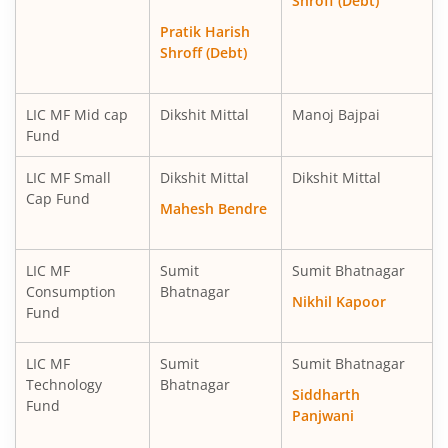
Shroff (Debt)
LIC MF Technology Fund
Equity
Pratik Harish
Shroff (Debt)
LIC MF Mid cap
Dikshit Mittal
Manoj Bajpai
Fund
LIC MF Small
Dikshit Mittal
Dikshit Mittal
Cap Fund
Mahesh Bendre
LIC MF
Sumit
Sumit Bhatnagar
Consumption
Bhatnagar
Nikhil Kapoor
Fund
LIC MF
Sumit
Sumit Bhatnagar
Technology
Bhatnagar
Siddharth
Fund
Panjwani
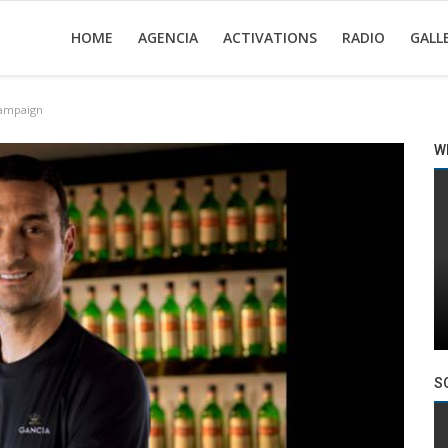
HOME
AGENCIA
ACTIVATIONS
RADIO
GALL
campaign
W
S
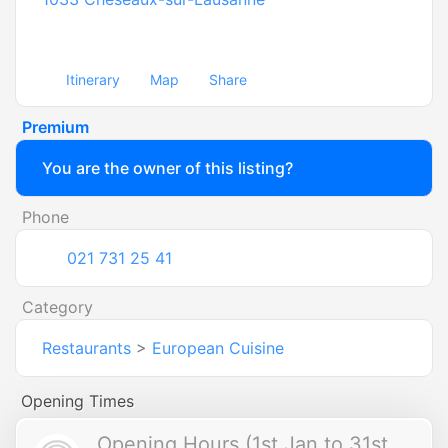
Itinerary
Map
Share
Premium
You are the owner of this listing?
Phone
021 731 25 41
Category
Restaurants
>
European Cuisine
Opening Times
Opening Hours (1st Jan to 31st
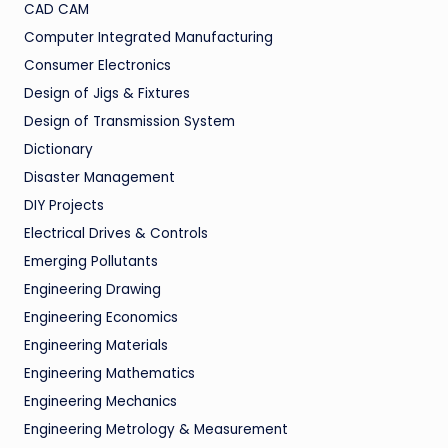
CAD CAM
Computer Integrated Manufacturing
Consumer Electronics
Design of Jigs & Fixtures
Design of Transmission System
Dictionary
Disaster Management
DIY Projects
Electrical Drives & Controls
Emerging Pollutants
Engineering Drawing
Engineering Economics
Engineering Materials
Engineering Mathematics
Engineering Mechanics
Engineering Metrology & Measurement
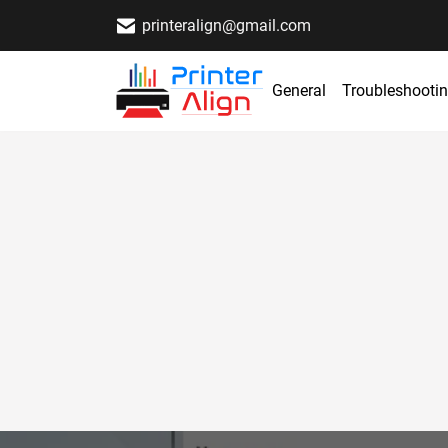
printeralign@gmail.com
General
Troubleshooti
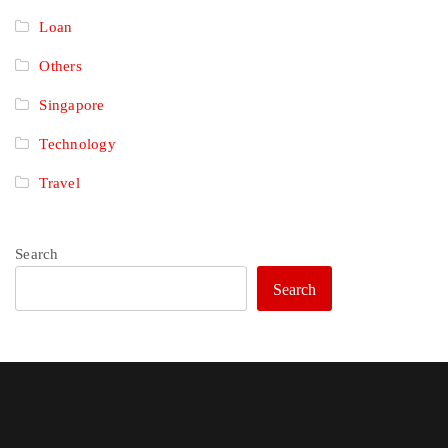
Loan
Others
Singapore
Technology
Travel
Search
Search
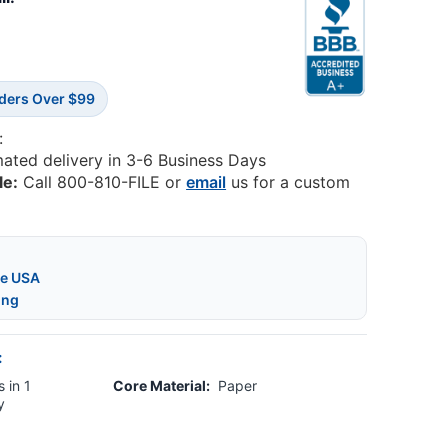
rders Over $99
:
mated delivery in 3-6 Business Days
le:
Call 800-810-FILE or
email
us for a custom
he USA
ing
:
 in 1
Core Material:
Paper
y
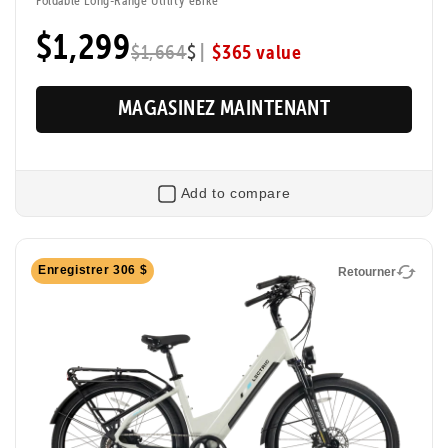
$1,299
|
$365 value
$1,664
$
MAGASINEZ MAINTENANT
Add to compare
Retourner
Enregistrer 306 $
Retourner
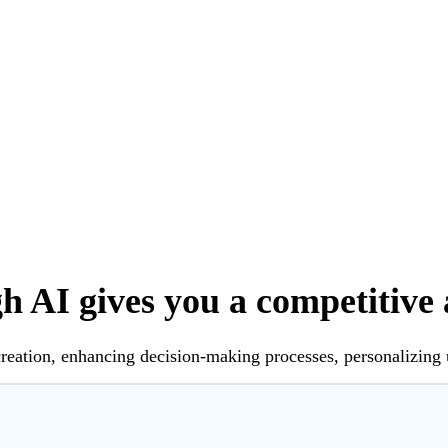
 AI gives you a competitive
creation, enhancing decision-making processes, personalizing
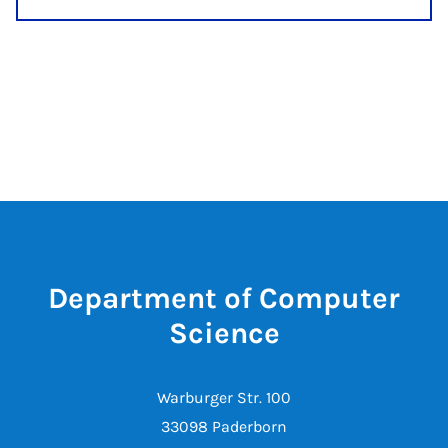
Department of Computer
Science
Warburger Str. 100
33098 Paderborn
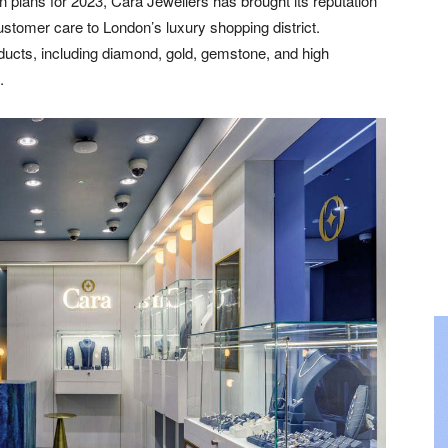
 plans for 2023, Cara Jewellers has brought its reputation
stomer care to London’s luxury shopping district.
ucts, including diamond, gold, gemstone, and high
.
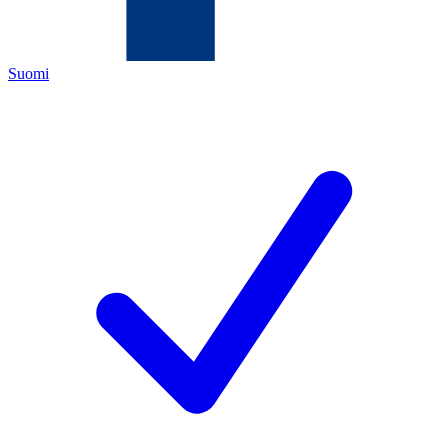
Suomi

WHAT YOU SHOULD DO:
Retype the data above exactly, dropping every picture.

EXERCISE RESULT:
Shroff (Debt)
LIC MF Technology Fund
Equity
Pratik Harish
Shroff (Debt)
LIC MF Mid cap
Dikshit Mittal
Manoj Bajpai
Fund
LIC MF Small
Dikshit Mittal
Dikshit Mittal
Cap Fund
Mahesh Bendre
LIC MF
Sumit
Sumit Bhatnagar
Consumption
Bhatnagar
Nikhil Kapoor
Fund
LIC MF
Sumit
Sumit Bhatnagar
Technology
Bhatnagar
Siddharth
Fund
Panjwani
HOME
AGENCIA
ACTIVATIONS
RADIO
GALL
campaign
W
S
Itinerary
Map
Share
Premium
You are the owner of this listing?
Phone
021 731 25 41
Category
Restaurants
>
European Cuisine
Opening Times
Opening Hours (1st Jan to 31st
CAD CAM
Computer Integrated Manufacturing
Consumer Electronics
Design of Jigs & Fixtures
Design of Transmission System
Dictionary
Disaster Management
DIY Projects
Electrical Drives & Controls
Emerging Pollutants
Engineering Drawing
Engineering Economics
Engineering Materials
Engineering Mathematics
Engineering Mechanics
Engineering Metrology & Measurement
printeralign@gmail.com
General
Troubleshooti
Loan
Others
Singapore
Technology
Travel
Search
Search
rders Over $99
:
mated delivery in 3-6 Business Days
le:
Call 800-810-FILE or
email
us for a custom
he USA
ing
:
 in 1
Core Material:
Paper
y
$1,299
|
$365 value
$1,664
$
MAGASINEZ MAINTENANT
Add to compare
Retourner
Enregistrer 306 $
Retourner
 AI gives you a competitive
creation, enhancing decision-making processes, personalizing
Department of Computer
Science
Warburger Str. 100
33098 Paderborn
 plans for 2023, Cara Jewellers has brought its reputation
stomer care to London’s luxury shopping district.
ucts, including diamond, gold, gemstone, and high
.
Suomi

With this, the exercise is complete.